Tiba-tiba ingatan ini mundur jauh ke lima belas tahun yang lalu. Papa pernah bekerja di sebuah pabrik korek api. Produknya mirip dengan korek Zippo tapi impor dari Cina, tepatnya dari kota Harbin. Usianya waktu itu sudah 60 tahun lebih. Masih bekerja, meski dengan gaji tak seberapa. Kami juga paham bahwa Papa masih dapat kesempatan bekerja karena dibantu oleh kerabat di Vihara.

Waktu itu keuangan keluarga dalam keadaan darurat, Mama juga terpaksa menerima tawaran menjadi Kepala Sekolah di luar kota. Jadi pintu pekerjaan buat Papa sudah menjadi berkah buat kami. Semuanya demi menyambung kehidupan keluarga.

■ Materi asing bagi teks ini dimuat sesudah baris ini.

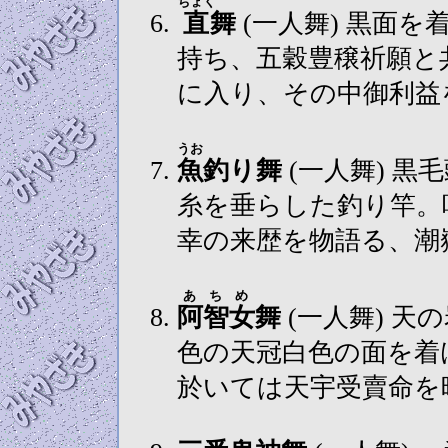
ちょく
直
舞
(一人舞) 黒面を着け陰陽を表すをスリコギと擂鉢を
持ち、五穀豊穣祈願と
に入り、その中御利益
うお
魚
釣り舞
(一人舞) 黒毛頭白色の面を着け、採り物は釣り
糸を垂らした釣り竿。
幸の来歴を物語る、潮
あちめ
阿智女
舞
(一人舞) 天の岩屋戸の故事に由来する舞で、金
色の天冠白色の面を着
於いては天宇受賣命を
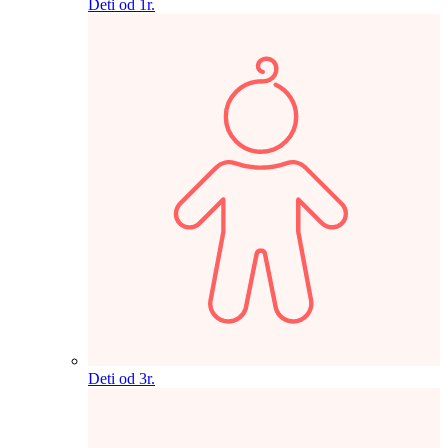
Deti od 1r.
Deti od 3r.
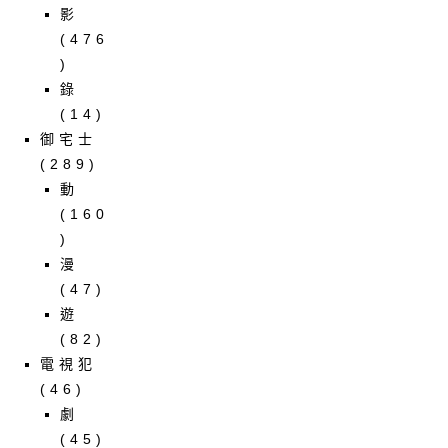
影
(476
)
錄
(14)
御宅士
(289)
動
(160
)
漫
(47)
遊
(82)
電視犯
(46)
劇
(45)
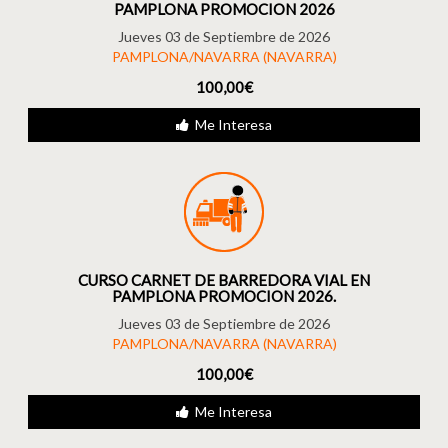
PAMPLONA PROMOCION 2026
Jueves 03 de Septiembre de 2026
PAMPLONA/NAVARRA (NAVARRA)
100,00€
Me Interesa
CURSO CARNET DE BARREDORA VIAL EN
PAMPLONA PROMOCION 2026.
Jueves 03 de Septiembre de 2026
PAMPLONA/NAVARRA (NAVARRA)
100,00€
Me Interesa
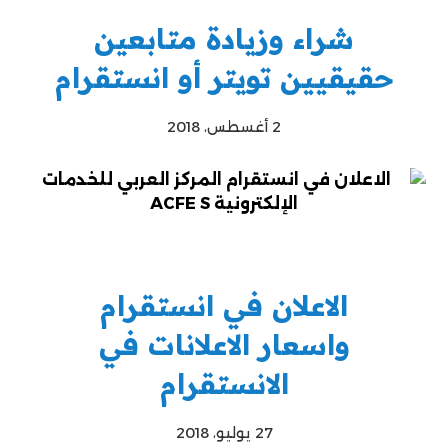
شراء وزيادة متابعين
حقيقيين تويتر أو انستقرام
2 أغسطس، 2018
الاعلان في انستقرام
واسعار الاعلانات في
الانستقرام
27 يوليو، 2018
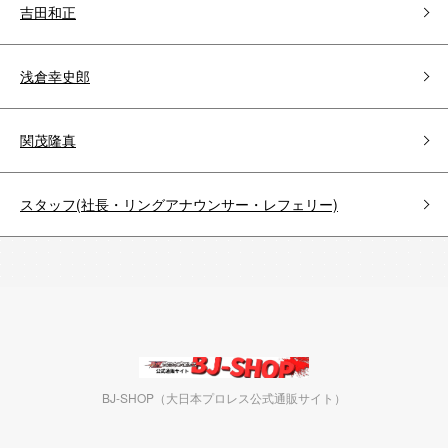
吉田和正
浅倉幸史郎
関茂隆真
スタッフ(社長・リングアナウンサー・レフェリー)
BJ-SHOP（大日本プロレス公式通販サイト）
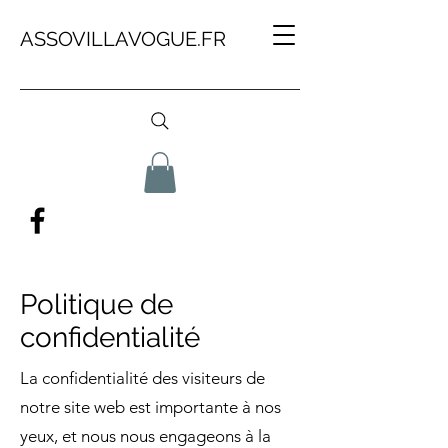
ASSOVILLAVOGUE.FR
Politique de
confidentialité
La confidentialité des visiteurs de
notre site web est importante à nos
yeux, et nous nous engageons à la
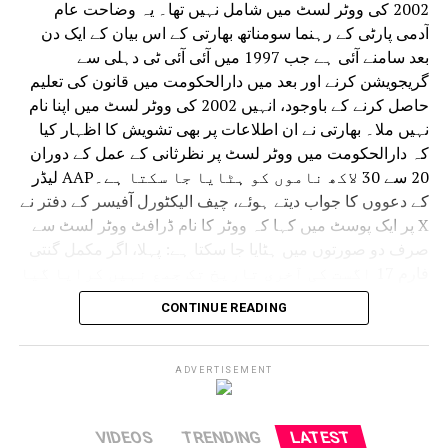
2002 کی ووٹر لسٹ میں شامل نہیں تھا۔ یہ وضاحت عام
آدمی پارٹی کے رہنما سومناتھ بھارتی کے اس بیان کے ایک دن
بعد سامنے آئی ہے جب 1997 میں آئی آئی ٹی دہلی سے
گریجویشن کرنے اور بعد میں دارالحکومت میں قانون کی تعلیم
حاصل کرنے کے باوجود، انہیں 2002 کی ووٹر لسٹ میں اپنا نام
نہیں ملا۔ بھارتی نے ان اطلاعات پر بھی تشویش کا اظہار کیا
کہ دارالحکومت میں ووٹر لسٹ پر نظرثانی کے عمل کے دوران
20 سے 30 لاکھ ناموں کو ہٹایا جا سکتا ہے۔AAP لیڈر
کے دعووں کا جواب دیتے ہوئے، چیف الیکٹورل آفیسر کے دفتر نے
X پر ایک پوسٹ میں کہا کہ ووٹر کا نام ڈرافٹ ووٹر لسٹ سے
صرف دو صورتوں میں ہٹایا جا سکتا ہے: پہلا، اگر مکمل گنتی
فارم 17 اگست کی آخری تاریخ تک جمع نہیں کرایا گیا
ہے۔ دوسرا، اگر کوئی شخص بطور ووٹر رجسٹر کرنے
CONTINUE READING
کے لیے نااہل پایا جاتا ہے۔
عہدیداروں نے کہا کہ جو ووٹر 2002 کی ووٹر لسٹ میں اپنے
نام نہیں پا سکتے وہ گنتی فارم بھرتے وقت اپنے والدین یا دادا
ADVERTISEMENT
دادی کے بارے میں معلومات فراہم کر سکتے ہیں۔ اگر یہ
معلومات 2002 کے ریکارڈ میں نہیں پائی جاتی ہیں، تو ووٹرز کو
VIDEOS
TRENDING
LATEST
مشورہ دیا گیا ہے کہ وہ ڈیجیٹائزیشن کے لیے بوتھ لیول آفیسر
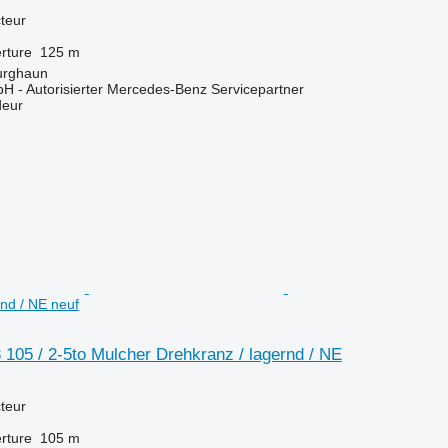
teur
rture
125 m
urghaun
H - Autorisierter Mercedes-Benz Servicepartner
deur
rnd / NE neuf
105 / 2-5to Mulcher Drehkranz / lagernd / NE
teur
rture
105 m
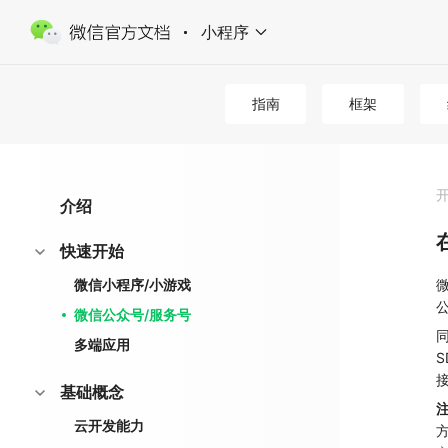
小程序
指南
框架
介绍
快速开始
微信小程序/小游戏
微信公众号/服务号
多端应用
基础概念
云开发能力
方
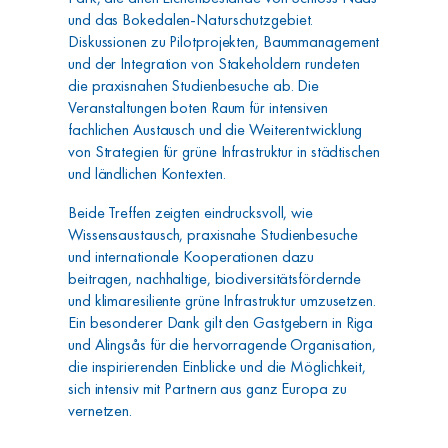
und das Bokedalen-Naturschutzgebiet.
Diskussionen zu Pilotprojekten, Baummanagement
und der Integration von Stakeholdern rundeten
die praxisnahen Studienbesuche ab. Die
Veranstaltungen boten Raum für intensiven
fachlichen Austausch und die Weiterentwicklung
von Strategien für grüne Infrastruktur in städtischen
und ländlichen Kontexten.
Beide Treffen zeigten eindrucksvoll, wie
Wissensaustausch, praxisnahe Studienbesuche
und internationale Kooperationen dazu
beitragen, nachhaltige, biodiversitätsfördernde
und klimaresiliente grüne Infrastruktur umzusetzen.
Ein besonderer Dank gilt den Gastgebern in Riga
und Alingsås für die hervorragende Organisation,
die inspirierenden Einblicke und die Möglichkeit,
sich intensiv mit Partnern aus ganz Europa zu
vernetzen.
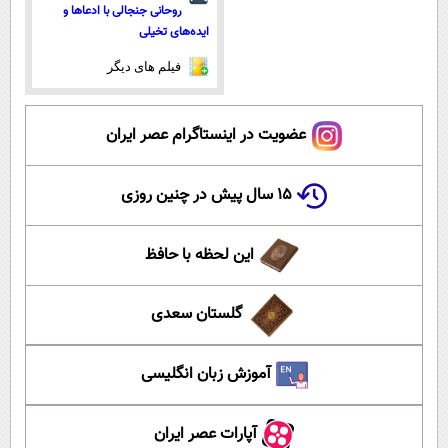
روحانی جنجالی با ادعاها و
ایده‌های تخیلی
فیلم های دیگر
عضویت در اینستاگرام عصر ایران
۱۵ سال پیش در چنین روزی
این لحظه با حافظ
گلستان سعدی
آموزش زبان انگلیسی
آپارات عصر ایران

Berangkat jam 7 pagi naik bemo Lyn MLK, karena waktu itu sepeda motor dipakai adik untuk kuliah. Untuk mencapai lokasi pabrik itu, turun dari angkot Papa masih harus jalan sejauh kurang lebih 800 meter lagi. Melawan hempasan debu. Menguatkan kaki melangkah di atas paving block yang tidak rata, berjalan di tepi jalan menghindar dari truck dan kendaraan yang menyalipnya. Terbayang panas sengat matahari,  jauh dan melelahkan untuk pria lanjut usia. Begitu juga pada saat pulang. Harus berjalan sejauh itu lagi. Belum lagi harus berdiri menunggu angkot yang bisa lebih dari 30 menit. Betapa letih raganya.

Papa menjalani pekerjaan itu 6 tahun dengan ikhlas tanpa mengeluh.

Saya ingat betul pernah suatu saat, Papa membuka dompetnya yang coklat lusuh menunjukkan selembar merah rangkap ke-2 slip gajinya yang dibawa pulang saat itu. Sisa gaji Papa setelah ada potongan ini itu karena pinjaman pribadi untuk keperluan hidup kami, bahkan tidak cukup untuk beli indomie satu karton. Saya menangis dalam hati.

Karena Papa cukup kenal dekat dengan pemilik pabrik tersebut, jadi terkadang Papa diminta tolong oleh pemilik pabrik tersebut untuk mengirimkan dupa sembahyang dan juga makanan untuk satpam maupun anjing penjaga pabrik. Saya cukup sering diajak untuk ke sana. Biasanya antara 2x sebulan di weekend sore ataupun malam.  

Papa bukan orang yang suka bercerita tentang pekerjaannya. Sangat jarang.

Saya bertekad jika sudah bekerja, target pertama saya adalah Papa harus pensiun. Saya yang harus memikul keluarga. Dan memang itu terwujud di tahun 2009. Lega bisa melihat Papa tidak perlu lagi berjalan sejauh itu setiap hari.

Sangat tidak tega melihat laki-laki lanjut usia harus terus mengeluarkan peluhnya. Sudah saatnya istirahat. Di rumah, menonton TV, makan, menikmati hari tuanya.

Tapi kini Papa sudah tiada. Percuma. Kenapa yang semua berawal dari perhatian berubah menjadi kemarahan?

Kenapa jejak yang tertinggal di Margomulyo itu seolah terhapus dari ingatan?

Waktu memang berjalan terlalu cepat. Jeda dari Papa jatuh hingga meninggal hanya terpaut 1 bulan. Covid di periode itu lagi gila-gilanya. Menyulitkan mencari ambulance, oksigen, perawat dan rumah sakit. Entah kenapa waktu tampak begitu sedikit. Hingga akhirnya Papa hanya bisa dirawat di rumah dengan semampu kami.   

Di saat-saat hembusan nafas terakhirnya, saya membisikkan “ Tugas Papa sudah selesai..terima kasih buat semuanya ya Pa, Papa jangan khawatir..Nyo-nyo ( panggilan saya di keluarga ), Cece dan Citto yang jaga Mama. Papa pergi dengan tenang ya..”

Sekarang saya hanya bisa mengenangnya. Mendoakannya dari jauh. Semoga Papa bahagia dan tenang di sana.